NASCAR, in a way, is also continuing, despite actual races being put on hold. Sunday, Dale Earnhardt Jr., William Byron and Bubba Wallace competed against each other in an iRacing event, and the Observer’s motorsports reporter Alex Andrejev covered it.
More of these races, which are in-depth video game simulations, are sure to be held in the coming weeks and more drivers and celebrities (retired all-pro NFL lineman Kyle Long and country music artist Tim Dugger competed Sunday) are expected to join.
NCAA tournament that could have been
Just because the actual NCAA tournament was canceled doesn’t mean we can’t use our imaginations.
We paid respected Washington Post bracketologist Patrick Stevens to set what the 68-team field should have been and then streamed a live selection show Sunday night unveiling the bracket while our three-person panel analyzed the match ups.

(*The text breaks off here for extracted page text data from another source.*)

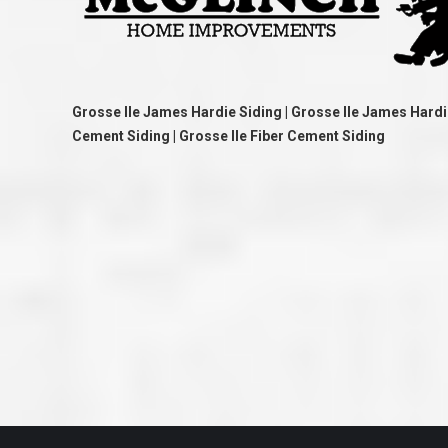
great job they are doing. They ha
and effort to treat my house as if
house. Scott and Steve (and the
really been diligent and have re
my expectations on how the finis
turning out. I am pretty sure you
already but you’re very lucky to h
Grosse Ile James Hardie Siding | Grosse Ile James Hardi
Scott and Steve with your compan
rare for companies these days t
Cement Siding | Grosse Ile Fiber Cement Siding
that truly care about their craf
customer. I will have nothing but 
that ask me about who did the job
them know. Thanks.”
– Chris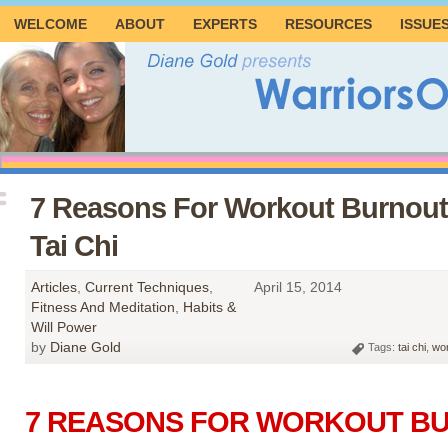
WELCOME
ABOUT
EXPERTS
RESOURCES
ISSUE
7 Reasons For Workout Burnout
Tai Chi
Articles
,
Current Techniques
,
April 15, 2014
Fitness And Meditation
,
Habits &
Will Power
by
Diane Gold
Tags:
tai chi
,
wor
7 REASONS FOR WORKOUT B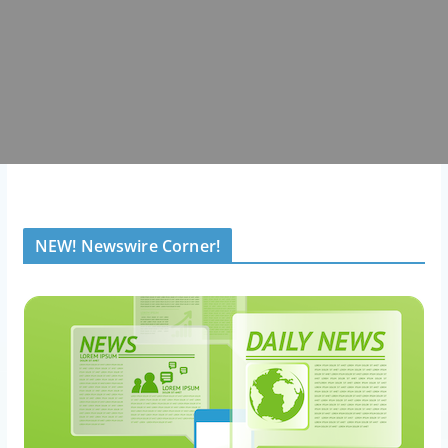
NEW! Newswire Corner!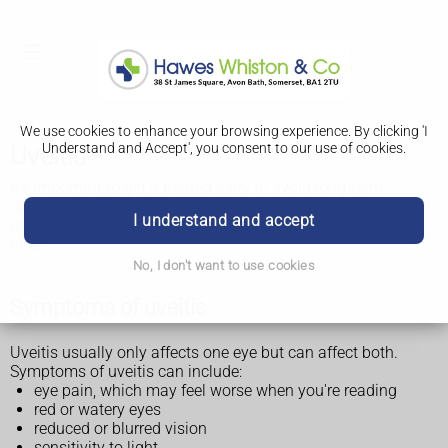
We use cookies to enhance your browsing experience. By clicking 'I
Understand and Accept', you consent to our use of cookies.
Uveitis
It's important to get it treated early to avoid long-term
complications such as
vision loss and blindness
. It usually
I understand and accept
gets better quickly with treatment but can come back over
time.
No, I don't want to use cookies
Symptoms of uveitis
Uveitis usually only affects one eye but can affect both.
Symptoms of uveitis can include:
eye pain, which may feel worse when you're reading
red or watery eyes
reduced or blurred vision
sensitivity to light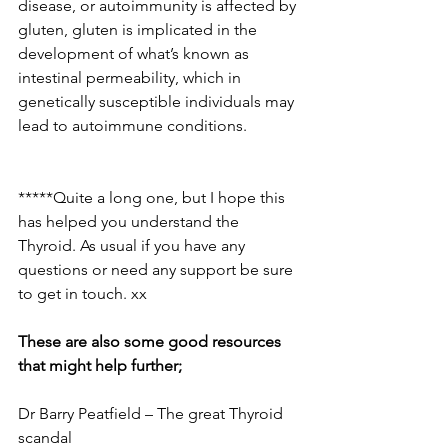
disease, or autoimmunity is affected by 
gluten, gluten is implicated in the 
development of what’s known as 
intestinal permeability, which in 
genetically susceptible individuals may 
lead to autoimmune conditions.
*****Quite a long one, but I hope this 
has helped you understand the 
Thyroid. As usual if you have any 
questions or need any support be sure 
to get in touch. xx
These are also some good resources 
that might help further;
Dr Barry Peatfield – The great Thyroid 
scandal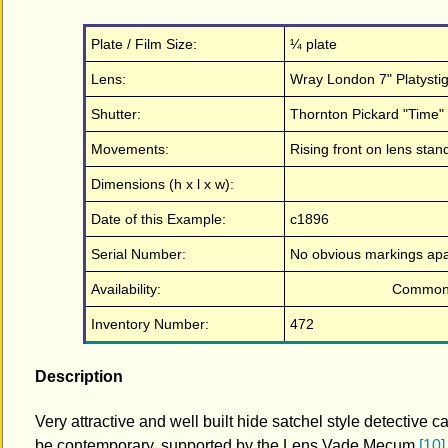
Plate / Film Size:
¼ plate
Lens:
Wray London 7" Platystig
Shutter:
Thornton Pickard "Time" ro
Movements:
Rising front on lens stand
Dimensions (h x l x w):
Date of this Example:
c1896
Serial Number:
No obvious markings apar
Availability:
Commo
Inventory Number:
472
Description
Very attractive and well built hide satchel style detective
be contemporary, supported by the Lens Vade Mecum
[10]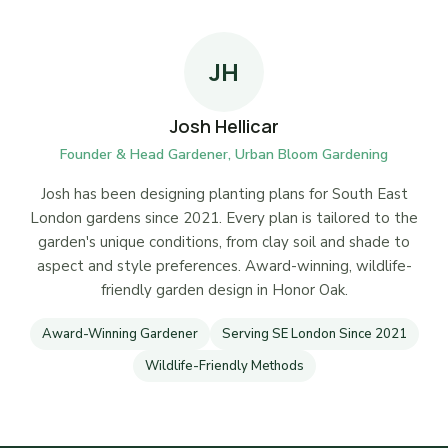
JH
Josh Hellicar
Founder & Head Gardener, Urban Bloom Gardening
Josh has been designing planting plans for South East
London gardens since 2021. Every plan is tailored to the
garden's unique conditions, from clay soil and shade to
aspect and style preferences. Award-winning, wildlife-
friendly garden design in Honor Oak.
Award-Winning Gardener
Serving SE London Since 2021
Wildlife-Friendly Methods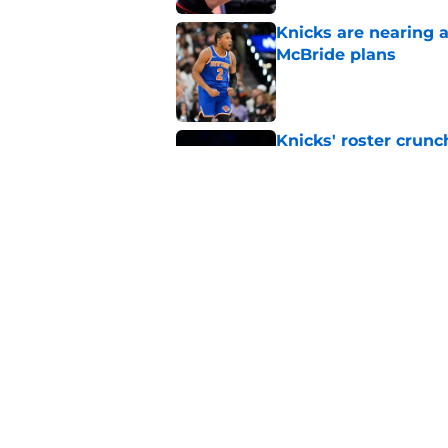
Knicks are nearing a
McBride plans
Published by on Invalid Dat
Knicks' roster crunc
wish
Published by on Invalid Dat
Knicks hit with hars
Published by on Invalid Dat
5 related articles loaded
Home
/
Knicks News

Throughout the next month, we’ll simulate every matchup using WhatIfSports.com — which even creates play-by-play using active rosters and stats for these hypothetical games — and report back with the results until we have our national champion that could have been.
We have a lot more planned — I don’t want to give everything away — and we hope you’ll continue to follow our sports coverage in this new temporary era. None of us like the lack of live sporting events, but as the COVID-19 disease from coronavirus continues to sweep the globe, this is our new reality.
We’ll use this as an opportunity to try new things and (hopefully) have some fun in the face of what we’re all dealing with.